What You Get in Each Chapter
The chapters have a common general structure and study philosophy. They contain the following elements:
- Introduction and motivation for the chapter and its links with previous and future chapters.
- New concepts and theory are introduced with a motivation as to why we need them. Often, an example will be used to illustrate the need for the new material that follows.
- New terms and symbols are always defined the first time they are used, and also included in a nomenclature table and a list of subjects for the entire book.
- Each concept, theorem or algorithm is followed by one or more examples that can be worked out almost “by hand,” therefore easily replicated.
- A Summary section links the contents of each chapter with the other chapters in the book
- A Notes section is included in each chapter to give some background history on the topics discussed and fairly extensive bibliography with suggestions for further reading.

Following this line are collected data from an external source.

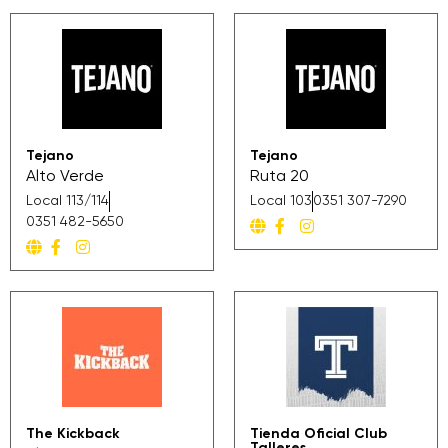
Tejano
Tejano
Alto Verde
Ruta 20
Local 113/114
Local 103
0351 307-7290
0351 482-5650
The Kickback
Tienda Oficial Club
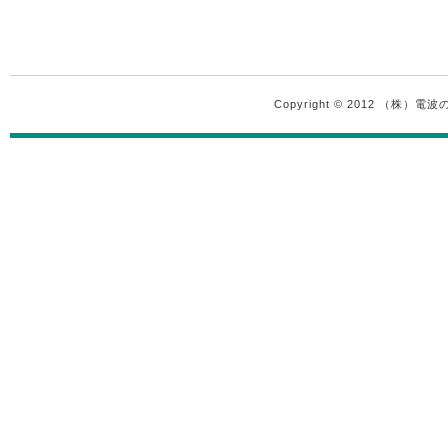
Copyright © 2012 （株）電波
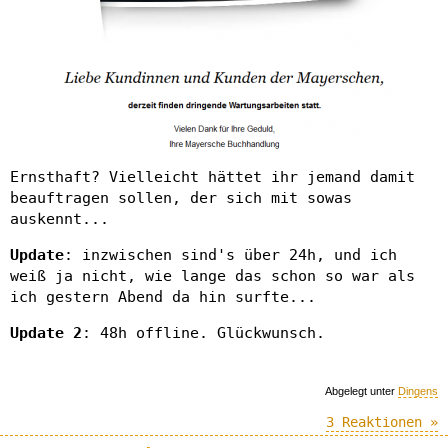
Ernsthaft? Vielleicht hättet ihr jemand damit
beauftragen sollen, der sich mit sowas
auskennt...
Update
: inzwischen sind's über 24h, und ich
weiß ja nicht, wie lange das schon so war als
ich gestern Abend da hin surfte...
Update 2
: 48h offline. Glückwunsch.
Abgelegt unter
Dingens
3 Reaktionen »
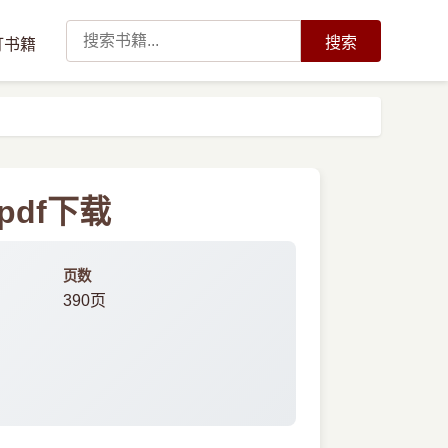
搜索
订书籍
pdf下载
页数
390页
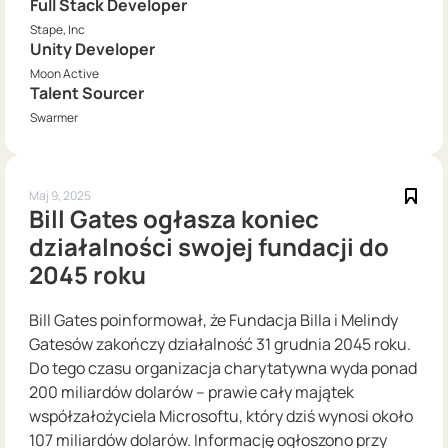
Full Stack Developer
Stape, Inc
Unity Developer
Moon Active
Talent Sourcer
Swarmer
Maj 9, 2025
Bill Gates ogłasza koniec
działalności swojej fundacji do
2045 roku
Bill Gates poinformował, że Fundacja Billa i Melindy
Gatesów zakończy działalność 31 grudnia 2045 roku.
Do tego czasu organizacja charytatywna wyda ponad
200 miliardów dolarów – prawie cały majątek
współzałożyciela Microsoftu, który dziś wynosi około
107 miliardów dolarów. Informację ogłoszono przy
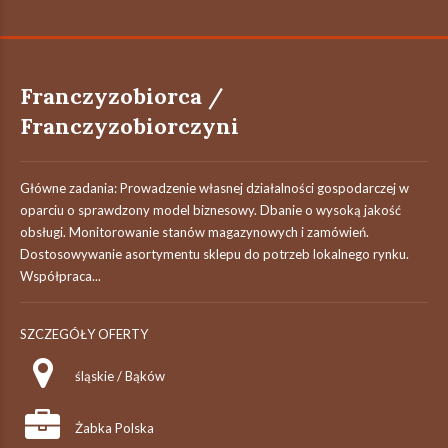
Franczyzobiorca /
Franczyzobiorczyni
Główne zadania: Prowadzenie własnej działalności gospodarczej w
oparciu o sprawdzony model biznesowy. Dbanie o wysoką jakość
obsługi. Monitorowanie stanów magazynowych i zamówień.
Dostosowywanie asortymentu sklepu do potrzeb lokalnego rynku.
Współpraca...
SZCZEGÓŁY OFERTY
śląskie / Bąków
Żabka Polska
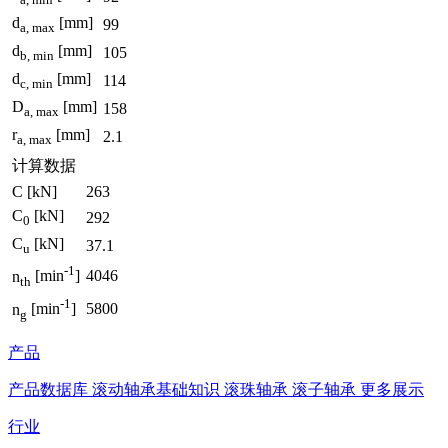
a, min
d
[mm]
99
a, max
d
[mm]
105
b, min
d
[mm]
114
c, min
D
[mm]
158
a, max
r
[mm]
2.1
a, max
计算数据
C
[kN]
263
C
[kN]
292
0
C
[kN]
37.1
u
-1
4046
n
[min
]
th
-1
5800
n
[min
]
g
产品
产品数据库
滚动轴承基础知识
滚珠轴承
滚子轴承
更多展示
行业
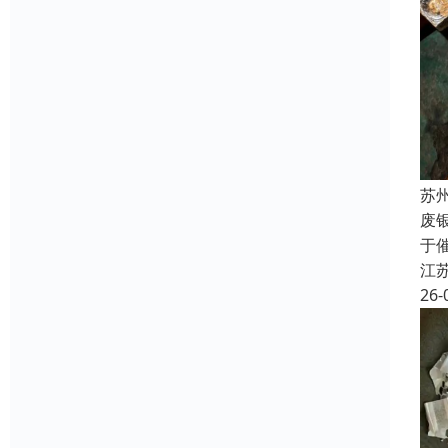
苏
废
于
江
26-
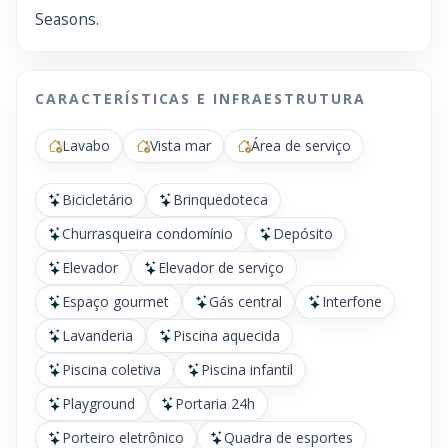
Seasons.
CARACTERÍSTICAS E INFRAESTRUTURA
Lavabo
Vista mar
Área de serviço
Bicicletário
Brinquedoteca
Churrasqueira condomínio
Depósito
Elevador
Elevador de serviço
Espaço gourmet
Gás central
Interfone
Lavanderia
Piscina aquecida
Piscina coletiva
Piscina infantil
Playground
Portaria 24h
Porteiro eletrônico
Quadra de esportes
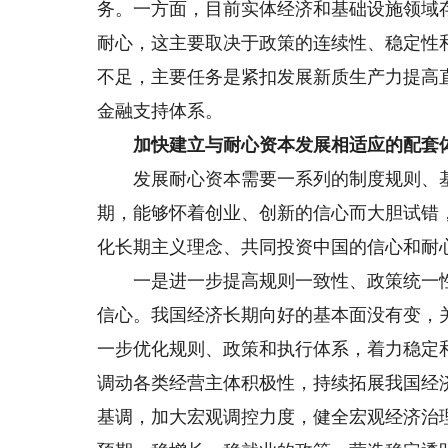
务。一方面，目前实体经济和基础设施领域
耐心，这主要取决于政策的连续性、稳定性
不足，主要任务是紧扣发展新质生产力提高
金融支持体系。
加快建立与耐心资本发展相适应的配套
发展耐心资本需要一系列的制度规则、基
期，能够怀着创业、创新的信心而大胆试错
化长期主义理念、共同投资中国的信心和耐
一是进一步提高规则一致性、政策统一性
信心。我国经济长期向好的基本面没有变，
一步优化规则、政策和执行体系，着力稳定
调动各类经营主体积极性，持续拓展我国经
基调，加大宏观调控力度，健全宏观经济治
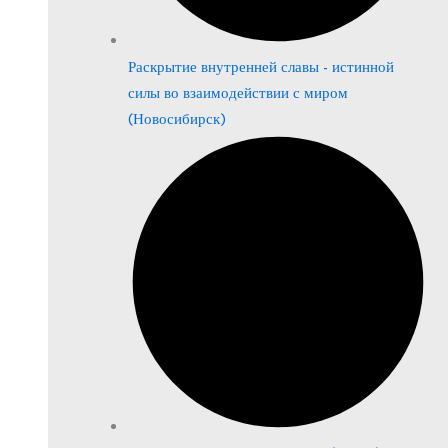
Раскрытие внутренней славы - истинной
силы во взаимодействии с миром
(Новосибирск)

- Each chapter ends with a set of exercises designed to practice the concepts of the chapter, solve example problems, and extend some of the results. The solutions manual is available to instructors.
Panos Y. Papalambros
University of Michigan, Ann Arbor
Design science, decision modeling and optimization
Panos Y. Papalambros is the J. B. Angell Distinguished University Professor and the Donald C. Graham Professor of Engineering, and holds additional professorships in Mechanical Engineering, Art and Design, and Architecture at the University of Michigan. His research and teaching interests are in design science and design optimization. He is the author of more than 350 research publications. He served as the Chief Editor of the ASME Journal of Mechanical Design (2008–2012) and is the founding Chief Editor of the Design Science journal.
Douglass J. Wilde
Stanford University, California
Optimization, computational geometry, team building
Douglass J. Wilde is Professor Emeritus of Mechanical Engineering at Stanford University, California. Originally a chemical engineer and operations researcher, he later conducted research in design optimization and computational geometry. On retirement he began exploring student team building in design contests. In addition to previous editions of Principles of Optimal Design, he has authored or co-authored the books Optimum Seeking Methods (1964), Foundations of Optimization (1967), Optimization and Design (1973), Globally Optimal Design (1978), and more recently Teamology (2009) and Jung’s Personality Theory Quantified (2011).